According to the process 30, the AP builds a UL queue comprising a plurality of UL transmissions. In an example, the UL transmissions are corresponding to the same station. That is, the AP may build a UL queue for each of the stations connected to the AP. In another example, the UL transmissions are corresponding to all of the stations connected to the AP. In other words, the AP builds only one UL queue. Similar to downlink (DL) transmissions that are classified into 4 access categories voice (VO), video (VI), best effort (BE) and background (BG), the UL transmissions of the UL queue may be corresponding to one of the access categories VO, VI, BE and BG. In this example, the AP builds 4 UL queues for each of the access categories VO, VI, BE and BG. According to different applications and design concepts, the number of UL queues built by the AP may be appropriately altered and is not limited to the above examples. After building the UL queue, the AP obtains UL performance metrics of the UL transmissions and accordingly determines at least one back-off parameter (e.g. Enhanced Distributed Channel Access Function (EDCAF) parameters such as the minimum contention window CWmin, the maximum contention window CWmax and the arbitration inter frame spacing number (AIFSN)) of the UL queue. Based on the at least one back-off parameter, the AP determines timings of transmitting a trigger frame of triggering the UL transmissions.

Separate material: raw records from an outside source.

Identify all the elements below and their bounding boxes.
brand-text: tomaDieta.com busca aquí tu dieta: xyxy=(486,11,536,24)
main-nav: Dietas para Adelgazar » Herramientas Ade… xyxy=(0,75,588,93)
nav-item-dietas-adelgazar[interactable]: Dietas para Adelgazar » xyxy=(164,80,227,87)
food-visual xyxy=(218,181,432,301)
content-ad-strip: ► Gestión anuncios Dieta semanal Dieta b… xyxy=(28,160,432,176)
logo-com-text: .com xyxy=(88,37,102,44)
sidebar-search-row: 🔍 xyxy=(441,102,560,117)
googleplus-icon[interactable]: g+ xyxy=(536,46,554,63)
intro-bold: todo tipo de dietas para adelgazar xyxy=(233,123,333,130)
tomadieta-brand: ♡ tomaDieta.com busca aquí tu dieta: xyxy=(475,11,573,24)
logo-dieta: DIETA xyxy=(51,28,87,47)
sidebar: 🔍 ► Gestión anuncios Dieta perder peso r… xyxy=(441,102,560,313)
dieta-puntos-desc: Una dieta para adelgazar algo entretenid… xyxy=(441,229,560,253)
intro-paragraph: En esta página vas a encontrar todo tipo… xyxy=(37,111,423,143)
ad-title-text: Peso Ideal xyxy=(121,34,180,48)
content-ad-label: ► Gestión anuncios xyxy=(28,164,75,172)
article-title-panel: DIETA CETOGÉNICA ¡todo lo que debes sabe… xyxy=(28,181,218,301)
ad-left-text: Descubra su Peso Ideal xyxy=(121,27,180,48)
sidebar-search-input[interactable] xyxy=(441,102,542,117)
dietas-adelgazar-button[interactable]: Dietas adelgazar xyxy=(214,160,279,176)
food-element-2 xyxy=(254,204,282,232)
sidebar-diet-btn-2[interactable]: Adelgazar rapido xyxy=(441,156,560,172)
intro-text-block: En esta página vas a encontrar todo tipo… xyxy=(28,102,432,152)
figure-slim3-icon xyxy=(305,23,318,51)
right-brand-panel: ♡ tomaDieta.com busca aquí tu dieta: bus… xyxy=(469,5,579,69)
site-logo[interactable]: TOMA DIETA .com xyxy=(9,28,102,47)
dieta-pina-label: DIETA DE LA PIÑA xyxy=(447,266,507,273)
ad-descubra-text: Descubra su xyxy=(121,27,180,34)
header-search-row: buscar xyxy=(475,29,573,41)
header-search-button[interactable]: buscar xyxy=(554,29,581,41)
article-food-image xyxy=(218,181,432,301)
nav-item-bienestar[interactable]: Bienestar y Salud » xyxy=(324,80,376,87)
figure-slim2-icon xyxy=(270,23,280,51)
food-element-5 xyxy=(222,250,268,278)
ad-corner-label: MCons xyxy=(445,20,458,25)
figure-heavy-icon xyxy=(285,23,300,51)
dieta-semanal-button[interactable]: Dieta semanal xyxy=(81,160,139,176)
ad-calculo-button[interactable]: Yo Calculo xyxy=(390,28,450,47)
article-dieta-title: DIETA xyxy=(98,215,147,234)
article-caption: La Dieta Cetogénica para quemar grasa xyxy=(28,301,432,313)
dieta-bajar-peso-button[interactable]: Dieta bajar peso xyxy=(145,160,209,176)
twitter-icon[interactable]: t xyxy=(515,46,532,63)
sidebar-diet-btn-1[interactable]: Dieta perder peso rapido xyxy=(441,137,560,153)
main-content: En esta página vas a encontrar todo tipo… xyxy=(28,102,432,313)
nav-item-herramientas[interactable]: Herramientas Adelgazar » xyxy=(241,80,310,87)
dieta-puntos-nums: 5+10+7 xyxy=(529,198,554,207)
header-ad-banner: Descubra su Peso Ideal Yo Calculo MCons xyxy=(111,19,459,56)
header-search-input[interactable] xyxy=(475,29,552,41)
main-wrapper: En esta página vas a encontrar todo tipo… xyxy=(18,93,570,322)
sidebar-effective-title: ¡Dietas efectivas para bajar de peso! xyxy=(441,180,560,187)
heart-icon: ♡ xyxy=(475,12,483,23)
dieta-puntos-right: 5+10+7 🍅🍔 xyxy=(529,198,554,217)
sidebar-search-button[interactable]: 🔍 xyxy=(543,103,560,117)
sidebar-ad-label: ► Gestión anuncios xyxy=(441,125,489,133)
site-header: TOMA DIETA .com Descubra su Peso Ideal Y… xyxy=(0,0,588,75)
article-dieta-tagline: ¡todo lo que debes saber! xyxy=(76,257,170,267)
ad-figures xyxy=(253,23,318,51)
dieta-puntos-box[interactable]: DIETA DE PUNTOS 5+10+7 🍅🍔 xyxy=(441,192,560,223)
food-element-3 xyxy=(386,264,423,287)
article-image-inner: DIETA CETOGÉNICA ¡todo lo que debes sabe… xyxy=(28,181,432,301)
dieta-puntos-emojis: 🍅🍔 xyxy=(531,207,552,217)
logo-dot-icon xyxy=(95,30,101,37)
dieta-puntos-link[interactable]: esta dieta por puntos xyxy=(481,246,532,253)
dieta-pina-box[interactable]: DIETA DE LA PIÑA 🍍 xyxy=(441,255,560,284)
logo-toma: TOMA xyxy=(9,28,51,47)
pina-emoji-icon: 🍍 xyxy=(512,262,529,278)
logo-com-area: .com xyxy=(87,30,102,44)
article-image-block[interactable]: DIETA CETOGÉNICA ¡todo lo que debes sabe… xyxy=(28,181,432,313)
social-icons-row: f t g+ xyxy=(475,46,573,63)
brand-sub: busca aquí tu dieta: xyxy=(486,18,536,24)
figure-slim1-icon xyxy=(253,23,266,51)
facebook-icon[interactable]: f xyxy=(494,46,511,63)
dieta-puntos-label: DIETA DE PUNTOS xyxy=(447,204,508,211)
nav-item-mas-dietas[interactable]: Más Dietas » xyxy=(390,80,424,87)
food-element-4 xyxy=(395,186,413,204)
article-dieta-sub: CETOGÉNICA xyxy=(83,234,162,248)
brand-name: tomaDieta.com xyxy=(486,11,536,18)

As to the details of the process 30, please refer to FIG. 4 that is a schematic diagram of a system structure according to an example of the present invention. As shown in FIG. 4, DL transmissions are mapped into 4 DL queues Q_BK, Q_BE, Q_VI, and Q_VO corresponding to 4 access categories BK, BE, VI, and VO, respectively, and UL transmissions are included in a UL queue Q_UL. For example, the AP may acquire information of all UL transmissions through buffer status reports from the stations connected to the AP and maps the UL transmissions into the UL queue Q_UL. Note that, the AP may generate multiple UL queues Q_UL according to different applications and design concepts. That is, the number of the UL queues built by the AP is not limited to 1 and FIG. 4 only shows the UL queue Q_UL for illustrations. In this example, each of the DL queues Q_BK, Q_BE, Q_VI and Q_VO and the UL queue Q_UL has its own enhanced distribute channel access function (EDACF) unit and the back-off parameters of the EDACF units EDACF_1-EDCAF_5, such as the minimum contention window CWmin, the maximum contention window CWmax and the AIFSN, are determined independently. In FIG. 4, the back-off parameters of the EDCAF unit EDCAF_5 are generated by a UL transmission decision unit and units of determining the back-off parameters of the EDCAD units EDCAF_1-EDCAF_4 are omitted for brevity. Each of the EDCAD units EDCAF_1-EDCAF_5 is utilized to generate an output of indicating priority of its own transmissions to a contention unit. Based on outputs of the EDCAD units EDCAF_1-EDCAF_5, the contention unit determines whether an internal collision occurs among the DL queues Q_BK, Q_BE, Q_VI, and Q_VO, and the UL queue Q_UL, and selects one of the DL queues Q_BK, Q_BE, Q_VI, and Q_VO, and the UL queue Q_UL. If the contention unit selects the UL queue Q_UL, a trigger frame generating unit transmits a trigger frame of triggering the UL transmissions; and if the contention unit selects one of the DL queues Q_BK, Q_BE, Q_VI, and Q_VO, DL data of the selected DL queue are transmitted by a DL data transmitting unit.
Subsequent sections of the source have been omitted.